Recently, Unionist students at Queens have been protesting about bilingual signs. While claiming no disrespect for the Irish language as such, they view them as divisive sectarian symbols under the terms of the Flags and Emblems Act. They suspect that those who push the bi-lingual agenda are interested in only three words of Irish – Votáil Sinn Féin.

But of course, Irish is not the property of one particular politics or religion. I have known Unionists who were fluent Irish speakers but were unwilling to admit that to their colleagues. It has been the policy of the UK government for some years to support minority languages. Bilingual education has led to something of a renaissance in both Welsh and Scottish Gaelic. Learning Irish can be a very British thing to do.

Bilingualism is not uncommon. In fact, around 50% of the world’s population speak two or more languages fluently. This is largely because of the expansion of a few colonial languages – Mandarin, English, French, Russian, Arabic, Spanish. Most of the world’s languages have even fewer speakers than Irish has. Their native speakers, in order to thrive in the modern interconnected world, need one of the major languages as well – and it is usually obvious which one. For native speakers of one of the major languages the need for a second language is neither so urgent – nor so clear.

Linguists distinguish the two classes of language as langue and parole. Langue is your native language, your mother tongue, that which you speak without needing to be consciously aware of its structure or constraints. Parole is the learned language, the one you need to communicate with those who do not understand your mother tongue.

It is only natural that someone whose mother tongue is also a parole should be suspicious of anyone who understands it but refuses to use it. That prejudice even extends to overheard conversations – minority speakers are accustomed to having their conversations interrupted with the injunction to ‘speak English!’ There was even a case recently where a barman was sacked by his boss (also an Irish speaker) for not speaking English to bilingual customers. It doesn’t only happen with Irish – the experience is also common for French speakers in Canada or Spanish speakers in Texas. No minority language is safe.

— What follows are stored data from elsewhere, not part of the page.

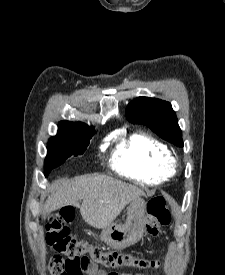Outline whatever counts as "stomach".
I'll return each instance as SVG.
<instances>
[{
    "instance_id": "1",
    "label": "stomach",
    "mask_w": 225,
    "mask_h": 275,
    "mask_svg": "<svg viewBox=\"0 0 225 275\" xmlns=\"http://www.w3.org/2000/svg\"><path fill=\"white\" fill-rule=\"evenodd\" d=\"M147 203L141 197L131 201L124 223H112L102 229L100 239L111 248L123 249L137 243L146 226Z\"/></svg>"
}]
</instances>
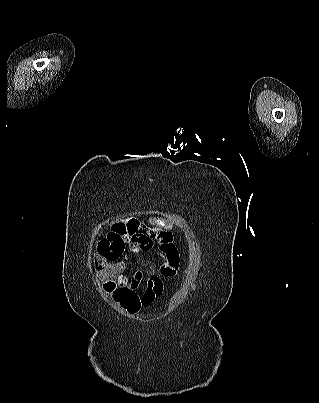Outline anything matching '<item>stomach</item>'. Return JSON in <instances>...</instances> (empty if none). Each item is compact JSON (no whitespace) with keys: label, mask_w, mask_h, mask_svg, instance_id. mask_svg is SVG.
Segmentation results:
<instances>
[{"label":"stomach","mask_w":319,"mask_h":403,"mask_svg":"<svg viewBox=\"0 0 319 403\" xmlns=\"http://www.w3.org/2000/svg\"><path fill=\"white\" fill-rule=\"evenodd\" d=\"M153 224L156 226V227H158L159 229H171L172 228V222H171V219L170 218H167V219H163V218H160V219H155V220H153Z\"/></svg>","instance_id":"1"}]
</instances>
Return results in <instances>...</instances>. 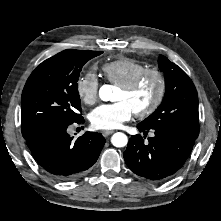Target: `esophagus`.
<instances>
[{
    "mask_svg": "<svg viewBox=\"0 0 221 221\" xmlns=\"http://www.w3.org/2000/svg\"><path fill=\"white\" fill-rule=\"evenodd\" d=\"M112 133H114L113 130H108V131H103V132H102V135L106 137V136H108V135H110V134H112Z\"/></svg>",
    "mask_w": 221,
    "mask_h": 221,
    "instance_id": "34e87169",
    "label": "esophagus"
}]
</instances>
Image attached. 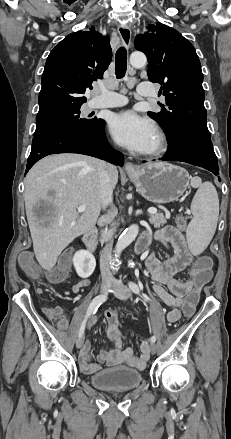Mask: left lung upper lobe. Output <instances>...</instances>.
Returning a JSON list of instances; mask_svg holds the SVG:
<instances>
[{"label": "left lung upper lobe", "instance_id": "5c2ea615", "mask_svg": "<svg viewBox=\"0 0 231 439\" xmlns=\"http://www.w3.org/2000/svg\"><path fill=\"white\" fill-rule=\"evenodd\" d=\"M135 48L148 58V78L161 84L170 111L148 112L164 129L167 139L182 134L210 138L201 64L193 45L171 27L157 23L135 39Z\"/></svg>", "mask_w": 231, "mask_h": 439}]
</instances>
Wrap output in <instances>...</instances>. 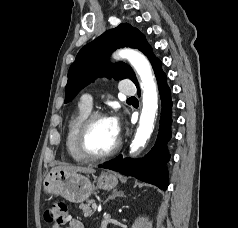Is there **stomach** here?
<instances>
[{"instance_id": "obj_1", "label": "stomach", "mask_w": 238, "mask_h": 228, "mask_svg": "<svg viewBox=\"0 0 238 228\" xmlns=\"http://www.w3.org/2000/svg\"><path fill=\"white\" fill-rule=\"evenodd\" d=\"M117 185L118 177L111 172H102L97 178L95 186L87 176L56 169L51 170L43 182L45 192L61 195L73 203L88 200L97 188L111 190Z\"/></svg>"}]
</instances>
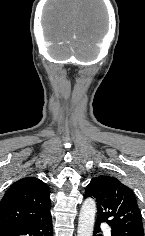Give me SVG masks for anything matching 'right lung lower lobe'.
<instances>
[{"label": "right lung lower lobe", "instance_id": "obj_1", "mask_svg": "<svg viewBox=\"0 0 145 236\" xmlns=\"http://www.w3.org/2000/svg\"><path fill=\"white\" fill-rule=\"evenodd\" d=\"M52 216L0 228V236H52Z\"/></svg>", "mask_w": 145, "mask_h": 236}]
</instances>
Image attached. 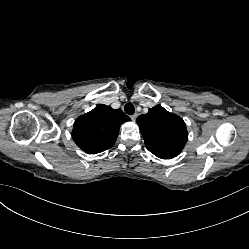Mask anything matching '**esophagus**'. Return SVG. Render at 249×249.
<instances>
[{
    "label": "esophagus",
    "instance_id": "34e87169",
    "mask_svg": "<svg viewBox=\"0 0 249 249\" xmlns=\"http://www.w3.org/2000/svg\"><path fill=\"white\" fill-rule=\"evenodd\" d=\"M136 118H137V114H134V115L131 116L132 121H135Z\"/></svg>",
    "mask_w": 249,
    "mask_h": 249
}]
</instances>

Yet even monoglot English speakers speak two languages. We have to be formally taught to speak ‘proper English’ – English-as-parole, and we, too, have felt the shame of being despised when we use our mother tongue. Polite English, for example, does not have a plural form of the second person but nearly every vernacular version does, and native speakers recognise the difference even if they cannot put it into words. Go deeply enough and all rules are obscure until you try to explain them to an outsider. Lately, I introduced a French girl to the ubiquitous adjective ‘wee’, and only afterwards did I realise that when someone asks you to ‘take a wee seat’ they are of course saying nothing about the size of the chair, but something important about how long you can expect to sit there.

Langue gives voice to our particular experience and that of our community, or rather the many communities to which our ancestors and our neighbours’ ancestors have belonged, right back to the dawn of time. Irish is a deep part of that history. It is there in names and place names, in the words we use unconsciously, and in how we use them. Like all living language, it changes and evolves continually. Your mother tongue is never exactly the same as your mother’s tongue.

Parole is important for efficient and urgent communication, but express precisely what is in your heart you need to use your mother tongue and risk misunderstanding. The commonality of formal grammar is not the only possible communion. Language is not a form of mathematics, to be constructed out of a limited set of formal axioms. All languages borrow from each other. As someone once said, English does more than that – it follows other languages down dark alleys and mugs them for their vocabularies.

And writers, of course, steal all the time. We make stuff up. We drop hints, we twist words to mean two or more things at the same time, we say things while seeming to say the opposite. We invent whole languages. Why? Because we understand that not all that can be said can be said plainly. Understanding takes effort and imagination, and a willingness to question your assumptions, but the world is more full of meaning than any one person is able to grasp.

Sometimes, of course, another’s understanding is not even the point. My own mother was reared in West Cork, where people spoke both Irish and English to their cows because they did not know which they understood better. She never learned Irish formally but picked up many words. Being a well-brought-up Protestant girl she very rarely swore, but when she did she swore in fluent Munster Gaelic.